ME: Gail and another classmate are both of minority descent. While I never
considered Dorothy a minority, her quasi-orphan status made her different
than most kids. What do you see as the connection between their
J. A.: Both Gail and Dorothy are thrust into a strange new world that is different from what they were used to, and both have to face that challenge without the main forms of love and support they had before and have to gather their own courage to step up to the challenges.
ME: You’ve lived with Gail for some time now. What do you think she learned
during her adventure in Osland? About others? Or herself?
J. A.: Well, lots of things. She learned that love and caring can give you strength long after those who you’ve loved has passed away, the true complementary power of friendship, and just that most fundamental of truths: appearances can be deceiving, in both a good and bad way.
I also played with her background a bit to hit on a theme that though was somewhat Buddhist-inspired, I think is fairly universal: the idea that hatred and negative emotions end up hurting the person who feels them, in the long run, more than the object of their feelings.
One thing I wanted to play with in the book was to have a strong character, who overall, ends up stronger by admitting and accepting her weaknesses and realizing there are ways to accommodate for those that don’t make her co-dependent or weak.
ME: You’re a self-proclaimed restless soul and have lived all over. Was
Seattle one of your prior addresses? Was the homeless nature of Dorothy in
Oz what drew you to her story?
J. A.: I spent several years in the greater Seattle-Tacoma area, though I lived in various cities around Seattle, never Seattle proper. I was inspired to choose Seattle as my setting both because I was familiar with the city and because it just happens to have the nickname, “The Emerald City.” It was too perfect. Once I picked the city, certain plot elements fell immediately into place based on a few unique features of Seattle.
Of course, Gail and her friends don’t get out much into the city during this book (though when they do, it’s a big deal), but I intend to have them wandering around a bit more in the second book.

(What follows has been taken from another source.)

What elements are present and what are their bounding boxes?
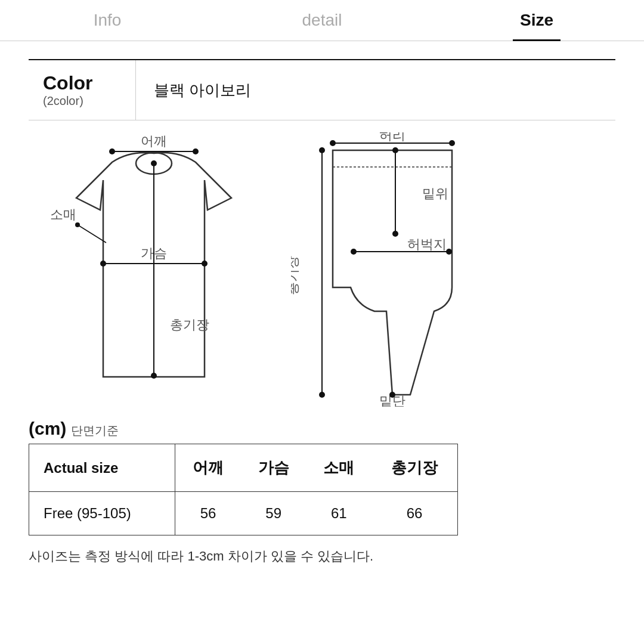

I was actually inspired to do an Oz story after watching a performance of the musical Wicked, which, incidentally, tacks much closer to the original Oz in terms of setting (the movie version in particular). When I was watching the show, a light bulb went off, and I had this seed of an idea involving a modern-day Oz story.
The big word these days in fantasy is that “portal fantasies” where a young person leaves their world to enter a new one are a dying breed and don’t resonate as well with a lot of modern readers (young adults or otherwise). There are various theories for this, but you can accomplish the same thing in contemporary/urban fantasy by just introducing the person to a world they didn’t know existed. So, I took the Oz portal fantasy, flipped it into a contemporary fantasy, and ran with it.
Things changed a lot, though, as the story progressed. Originally, for example, Gail was going to be a bit more of a juvenile delinquent. She was going to be sent to Osland after her rich aunt and uncle cut a deal with the local authorities. In that version, Gail steals a “Tornado” sports car from some guy she meets at a bar after sneaking in with a fake ID.
The idea was that she had fallen into that sort of behavior after the death of her parents. Although things would have been interesting in a different sort of way, if I’d kept Gail the Delinquent, I wanted to isolate Gail more emotionally by presenting her aunt and uncle as just distant people who didn’t care about her and not as people who had a legitimate gripe with a girl who was committing grand theft auto while possibly drunk underage. Even if they still were jerks in that version, the emotional texture would have ended up more muddled than nuanced, I believe.
ME: I understand you’re a closet pie man, what’s the secret to a great pie?
J. A.: I don’t really know if I’d say I’m a “closet” pie man. I’m pretty open about it. The secret is a great crust. Foundation is everything.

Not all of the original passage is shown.